The Coffee Cup

Met the excellent and unique Nick Papadimitriou for coffee the other night. We hooked up in Hampstead in the only place where you could meet in NW3 without feeling nauseatingly bourgeois (for the record I love Hampstead, I’m just bitter that I can’t afford to live there). The Coffee Cup in the High Street claims to be the oldest Coffee House in London, a spurious claim considering that The Jerusalem Tavern in Clerkenwell served coffee to Samuel Johnson and is still in business albeit as a pub (I’m sure you can still get a coffee), but it’s tatty, dusty and unpretentious. Nick seems to know everybody who walks through the door.

We inevitably end up talking about what Nick refers to as “our specialisation”. Well he’s certainly a specialist, the one and only true Deep Topographer, I didn’t want to confess to him that I’m not sure what if anything my specialisation is. I mention that I now walk along Fleet Road on my way home from work. Nick says, “I hate the Fleet. It’s like Whitechapel.” There’s no answer to that. It’s what makes Nick unique and brilliant, statements like that. (Browse the archives of this blog and you’ll find plenty of references to the area around the banks of The Fleet – l have a deep bond to that territory that I used to walk in the dusk on my way back from the South Bank).

We’re both a bit weary but we have to have a walk no matter how short. “Do you fancy a walk to Golders Green?”, knowing that this will not just be a schlep along the A502 to the tube station I can’t say no.

Nick takes me into Sandy Wood first off. There’s a chance we’ll encounter some cottaging as Nick did the other day on Mill Hill Golf Course when he emerged from a concrete water channel to find an overweight man in a beige thong eying him up, who took one look and scampered off. We discuss how cottagers manage to feel a moral superiority over psychogeographers, nobody who rummages around in woods and public loos should feel any kind of moral superiority over anyone, we don’t, dog walkers can be a bit sniffy too.

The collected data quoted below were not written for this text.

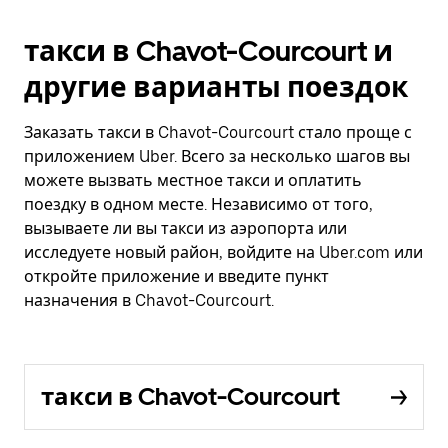
такси в Chavot-Courcourt и
другие варианты поездок
Заказать такси в Chavot-Courcourt стало проще с
приложением Uber. Всего за несколько шагов вы
можете вызвать местное такси и оплатить
поездку в одном месте. Независимо от того,
вызываете ли вы такси из аэропорта или
исследуете новый район, войдите на Uber.com или
откройте приложение и введите пункт
назначения в Chavot-Courcourt.
такси в Chavot-Courcourt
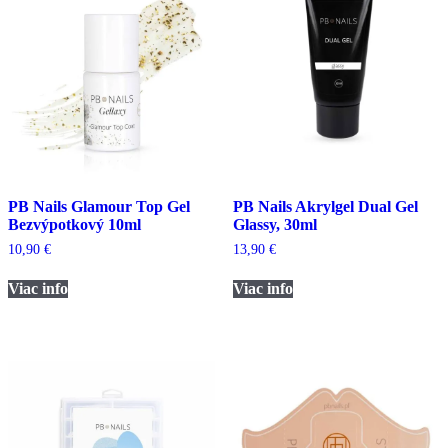
PB Nails Glamour Top Gel
PB Nails Akrylgel Dual Gel
Bezvýpotkový 10ml
Glassy, 30ml
10,90
€
13,90
€
Viac info
Viac info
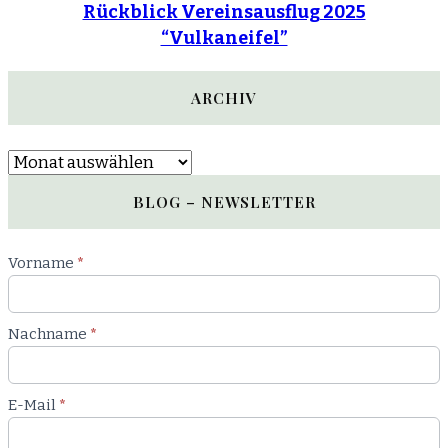
Rückblick Vereinsausflug 2025
“Vulkaneifel”
ARCHIV
Archiv
BLOG – NEWSLETTER
Newsletter
Vorname
*
Blog
Nachname
*
E-Mail
*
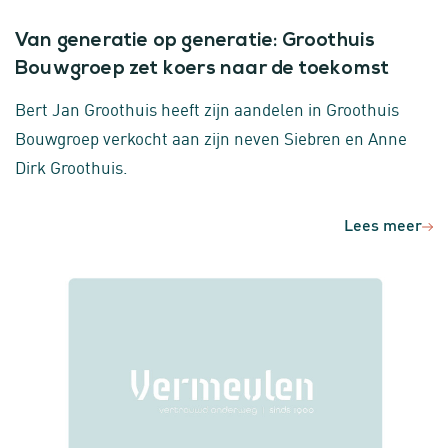
Van generatie op generatie: Groothuis
Bouwgroep zet koers naar de toekomst
Bert Jan Groothuis heeft zijn aandelen in Groothuis
Bouwgroep verkocht aan zijn neven Siebren en Anne
Dirk Groothuis.
Lees meer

Sandy Wood is beautiful, a revelation for me. Self-proclaimed ‘professional pedestrian’ John Hillaby used to walk here with Sir Christopher Andrewes, “the distinguished virologist and a much travelled man”, and exchanged notes on the flora and fauna of London.

Nick takes me over the road to show me the Heath extension and the Seven Sisters, he tells me this is his favourite part of the Heath. We pass two middle aged men in blazers, “Evening”, I say. No reply. “John couldn’t you tell? They look like members of The Jewish Ramblers, the alert will be sent out. Tregaskis will be after us.”

We enter the Garden Suburb. I’ve never been here before. Will Self grew up here. It’s a strange old place. It reminds me of a very nice inter-war council estate.

Soon we’re at Golders Green. I see The Refectory Arms, and remark that it looks a bit rough. “Hendrix played there. So did Crème.” There is no such thing as an ordinary walk with Nick.